Objective¶

Traditional feature selection is conducted base on feature importance. With the development of machine learning interpretion, multiple methods are generated to interpret the 'black box' of machine learning. One of the most widely used is SHAP. When I worked on this project, I was thinking maybe SHAP can also used on feature selection to improve the model.

Some researches are supporting my thought. Like https://iopscience.iop.org/article/10.1088/1742-6596/1284/1/012026/pdf. In this paper, the author shows that new feature selection method base on the SHAP values is superior to widely used prediction methods.

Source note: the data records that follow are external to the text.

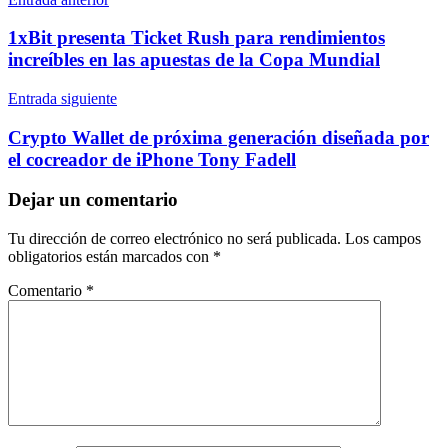
Navegación
de
1xBit presenta Ticket Rush para rendimientos
entradas
increíbles en las apuestas de la Copa Mundial
Entrada siguiente
Crypto Wallet de próxima generación diseñada por
el cocreador de iPhone Tony Fadell
Dejar un comentario
Tu dirección de correo electrónico no será publicada.
Los campos
obligatorios están marcados con
*
Comentario
*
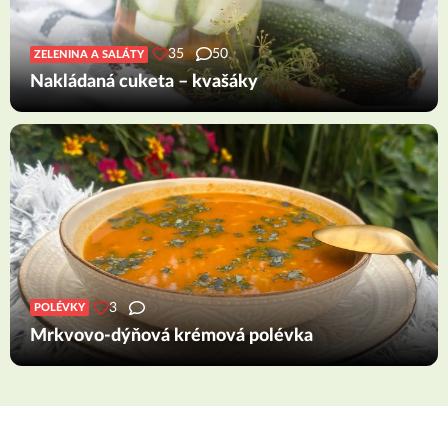
35
50
ZELENINA A SALÁTY
Nakládaná cuketa – kvašáky
3
POLÉVKY
Mrkvovo-dýňová krémová polévka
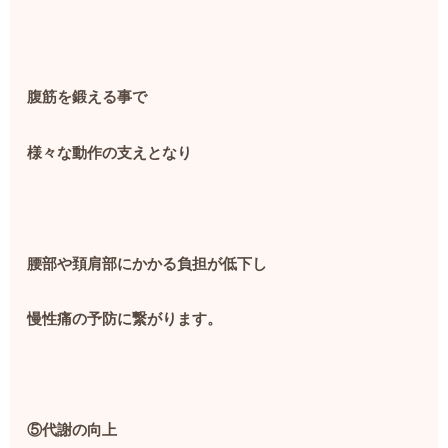
腹筋を鍛える事で
様々な動作の支えとなり
腰部や頚肩部にかかる負担が低下し
慢性痛の予防に繋がります。
⑤代謝の向上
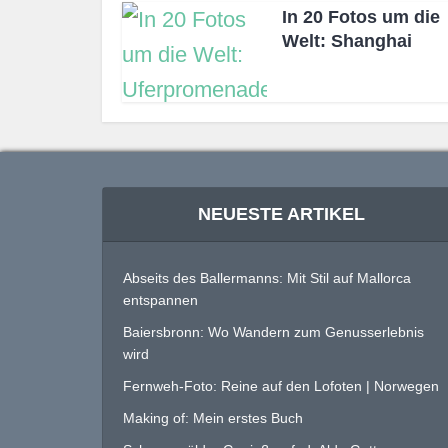
In 20 Fotos um die
Welt: Shanghai
NEUESTE ARTIKEL
Abseits des Ballermanns: Mit Stil auf Mallorca
entspannen
Baiersbronn: Wo Wandern zum Genusserlebnis
wird
Fernweh-Foto: Reine auf den Lofoten | Norwegen
Making of: Mein erstes Buch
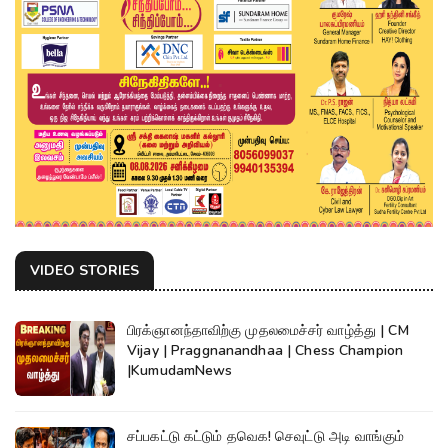
VIDEO STORIES
பிரக்ஞானந்தாவிற்கு முதலமைச்சர் வாழ்த்து | CM
Vijay | Praggnanandhaa | Chess Champion
|KumudamNews
சப்பகட்டு கட்டும் தவெக! செவுட்டு அடி வாங்கும்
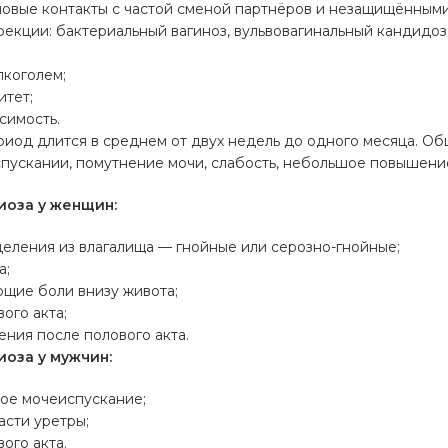
овые контакты с частой сменой партнёров и незащищёнными
екции: бактериальный вагиноз, вульвовагинальный кандидоз,
лкоголем;
тет;
симость.
иод длится в среднем от двух недель до одного месяца. Об
пускании, помутнение мочи, слабость, небольшое повышени
оза у женщин:
еления из влагалища — гнойные или серозно-гнойные;
а;
щие боли внизу живота;
ого акта;
ния после полового акта.
оза у мужчин:
ное мочеиспускание;
асти уретры;
ого акта.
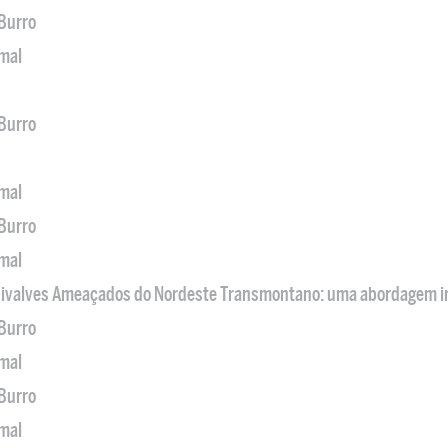
 Burro
imal
 Burro
imal
 Burro
imal
 Bivalves Ameaçados do Nordeste Transmontano: uma abordagem i
 Burro
imal
 Burro
imal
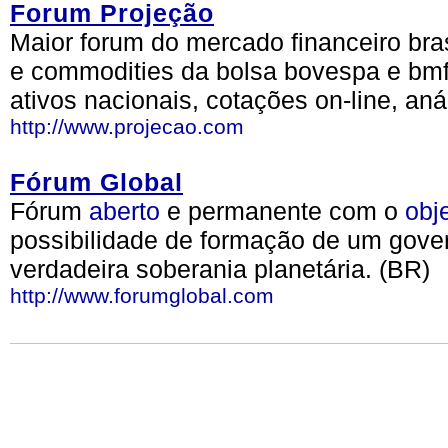
Forum Projeção
Maior forum do mercado financeiro bras
e commodities da bolsa bovespa e bmf 
ativos nacionais, cotações on-line, aná
http://www.projecao.com
Fórum Global
Fórum
aberto
e permanente com o
obj
possibilidade de formação de um gov
verdadeira soberania planetária. (BR)
http://www.forumglobal.com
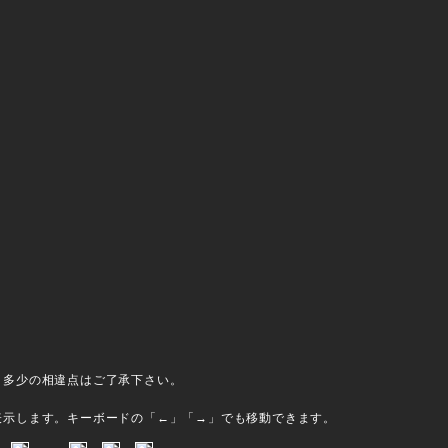
、多少の相違点はご了承下さい。
表示します。キーボードの「←」「→」でも移動できます。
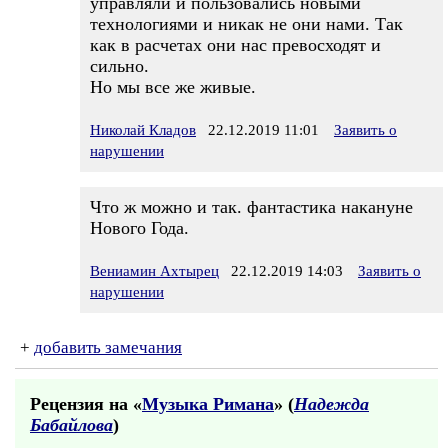
управляли и пользовались новыми
технологиями и никак не они нами. Так
как в расчетах они нас превосходят и
сильно.
Но мы все же живые.
Николай Кладов
22.12.2019 11:01
Заявить о
нарушении
Что ж можно и так. фантастика накануне
Нового Года.
Вениамин Ахтырец
22.12.2019 14:03
Заявить о
нарушении
+
добавить замечания
Рецензия на «
Музыка Римана
» (
Надежда
Бабайлова
)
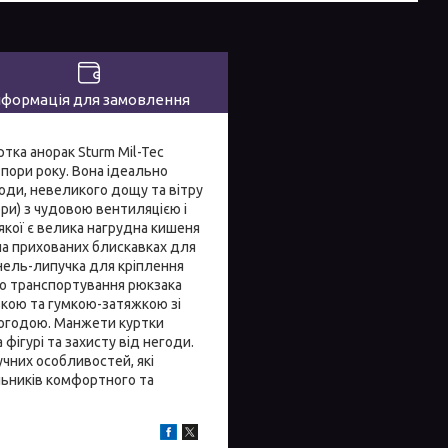
нформація для замовлення
тка анорак Sturm Mil-Tec
пори року. Вона ідеально
годи, невеликого дощу та вітру
ри) з чудовою вентиляцією і
якої є велика нагрудна кишеня
 на прихованих блискавках для
анель-липучка для кріплення
го транспортування рюкзака
вкою та гумкою-затяжкою зі
 погодою. Манжети куртки
фігурі та захисту від негоди.
ручних особливостей, які
альників комфортного та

This notebook aims to test wether SHAP value used in feature selection is better for this sepcific project.

Project Objective¶

The objective of this project is to develop a customer resiliency score to help rank customers' resilience to some unexpected disaster or an economic downturn. This scoring model will be used on all cunsumer porfolios. It will predict the likelihood of the customer having a FICO score drop of 40 points or worse in the next six months.

import pandas as pd
from importlib import reload
import numpy as np

pd.set_option('display.max_columns', None)  # or 1000
pd.set_option('display.max_rows', None)  # or 1000
pd.set_option('display.max_colwidth', -1)  # or 
pd.set_option('float_format', '{:f}'.format)
from IPython.display import display, HTML
import warnings
warnings.filterwarnings("ignore")

Input Variables¶

Deposit Data (savings, DDA, other relationship data), 440 variables
Credit Attributes, 887 variables
Demographic data ,103 variables
Income data (internal income, stated income, mortgage income, income repository), 13 variables

df1=pd.read_parquet('../../Data/df_combined.parquet')
dfOOt=pd.read_parquet('../../Data/df_combined_oot_1snap.parquet')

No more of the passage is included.